Steven Tyler agreed to this shot, pt. 1.

I’m fairly certain that the moral of the music video is: women can get away with anything, especially stealing, so long as they’re being supervised by horndogs. I’m not sure if that’s the most or least feminist thing ever, but you gotta give Teenage Girl credit for basically saying, “I’m going to steal these sunglasses and you’re not going to stop me, because boobs. Also because you’re making $1.21 an hour.”

“These bunny glasses, too.” (What kind of backwoods gas station is this?)

Faye could have taken anything she wants in the store…and she decides on a loaf of bread. That’s practical? Let’s leave this horrible place, with its pervert bread bunny men, and never come back.

Though not before Faye changes into a napkin of a shirt.


The action switches over to a strip club in the middle of nowhere that offers a $500 PRIZE to the amateur who can best take off her clothes in front of guys like our friend from before. Let’s go back to him.

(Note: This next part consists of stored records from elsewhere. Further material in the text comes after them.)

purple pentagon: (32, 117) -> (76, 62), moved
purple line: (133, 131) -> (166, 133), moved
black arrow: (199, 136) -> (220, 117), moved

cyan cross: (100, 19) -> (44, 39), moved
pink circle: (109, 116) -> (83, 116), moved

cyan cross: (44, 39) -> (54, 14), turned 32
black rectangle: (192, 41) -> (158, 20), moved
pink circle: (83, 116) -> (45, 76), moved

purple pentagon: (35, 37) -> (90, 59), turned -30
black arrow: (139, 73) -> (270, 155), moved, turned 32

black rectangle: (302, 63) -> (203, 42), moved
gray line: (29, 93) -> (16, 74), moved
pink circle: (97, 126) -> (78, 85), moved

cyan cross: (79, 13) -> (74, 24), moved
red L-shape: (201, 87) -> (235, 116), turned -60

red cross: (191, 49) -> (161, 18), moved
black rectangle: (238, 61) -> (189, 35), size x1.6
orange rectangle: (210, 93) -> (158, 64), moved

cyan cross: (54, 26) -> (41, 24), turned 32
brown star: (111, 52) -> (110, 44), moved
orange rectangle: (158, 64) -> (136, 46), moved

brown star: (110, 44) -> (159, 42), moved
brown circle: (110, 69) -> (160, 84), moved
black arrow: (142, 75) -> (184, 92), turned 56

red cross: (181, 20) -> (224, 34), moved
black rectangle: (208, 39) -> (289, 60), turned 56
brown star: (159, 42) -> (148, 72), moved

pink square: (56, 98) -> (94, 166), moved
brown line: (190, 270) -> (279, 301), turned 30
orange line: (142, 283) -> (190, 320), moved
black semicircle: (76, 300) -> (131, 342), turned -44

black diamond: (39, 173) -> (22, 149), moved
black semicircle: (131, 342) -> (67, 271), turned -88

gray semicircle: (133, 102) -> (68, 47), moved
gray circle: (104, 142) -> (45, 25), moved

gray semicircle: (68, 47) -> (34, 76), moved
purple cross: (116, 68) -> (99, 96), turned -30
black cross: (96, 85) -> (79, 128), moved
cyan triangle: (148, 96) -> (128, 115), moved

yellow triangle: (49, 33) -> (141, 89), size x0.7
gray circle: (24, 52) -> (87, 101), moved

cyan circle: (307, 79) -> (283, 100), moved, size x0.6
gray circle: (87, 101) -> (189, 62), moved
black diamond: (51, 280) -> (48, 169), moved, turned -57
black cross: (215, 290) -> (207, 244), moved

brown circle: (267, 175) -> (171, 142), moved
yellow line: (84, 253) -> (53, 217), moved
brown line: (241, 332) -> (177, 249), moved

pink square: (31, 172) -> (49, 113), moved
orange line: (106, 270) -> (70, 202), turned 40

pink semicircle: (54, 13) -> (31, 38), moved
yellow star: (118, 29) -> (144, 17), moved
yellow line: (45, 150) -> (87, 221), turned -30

MVPervert. Anyway, the music video’s director, Marty Callner (who also worked on Cher’s “If I Could Turn Back Time”), claims that he didn’t know Liv Tyler was Steven Tyler’s teenage daughter. He was introduced to her in a Pantene commercial, and liked what he saw. I’m not sure if I buy that, but either way, the entire strip club sequence is still very disturbing.

Steven Tyler agreed to this shot, pt. 2.

Alicia Silverstone, rocking the Don Draper look 14 years before Don Draper.

Faye twirling around on a stripper pole and seductively crawling on the stage floor is intercut with footage of Steven Tyler dancing with his scarf-covered microphone stand while wearing even less clothing than his daughter. For something so sexy, it’s remarkably unsexy.

And now she starts singing, “I need your love,” like her dad, while spitting something out of her mouth, like her dad, and high-kicking, like the Rockettes. And also her dad. Even the Lannisters seem more well-adjusted than the Tylers.

Despite being the Pearl Harbor of strippers, Faye apparently wins some money, and spends it on a bed so she and Teenage Girl can roll around on it…as one does. Later that evening, they have a pillow fight while a couple of no-good college boys watch the action through a peephole.

My favorite part of the video. OK, so, the two ladies drive past a tractor being driven by a shirtless future-Hollister model, then they think better of it and gun the car in reverse to say hello to the hunkiest hunk who ever hunk’d. They use their femininity to coax him into the car, but that farm boy rascal, he forgets to turn the tractor off and it runs over and kills seven cows, four chickens, two pigs, and one child.

The tragedy is later dubbed the Red Weeding.

Also, OF COURSE there’s a Steven Tyler scarf in the car. I bet there’s a Joe Perry bumper sticker, too.

He looks like if Matthew McConaughey had a baby with floppy-haired Jon Hamm.

You’d think Faye would have worn her I’m Going to Seduce a Farmer Today panties, and not her It’s Tuesday and I Haven’t Done Laundry In Weeks So I’m Going to Wear This Oversized Picnic Blanket underwear, but whatever floats her boat (you could actually those as a boat sail).

HEY GET OUT OF THE SHOT JAMES MARSDEN.

That is a very inappropriate facial reaction to a naked man jumping into your car, Faye.

FIN(ally we saw what happened to the tractor. It spelled out “CRAZY” in the barren field. Some might say it’s is a dead technique, but so long as there’s a demand for women causing mischief in their underwear, at least teenage boys will know how to write the letter “z” in cursive.)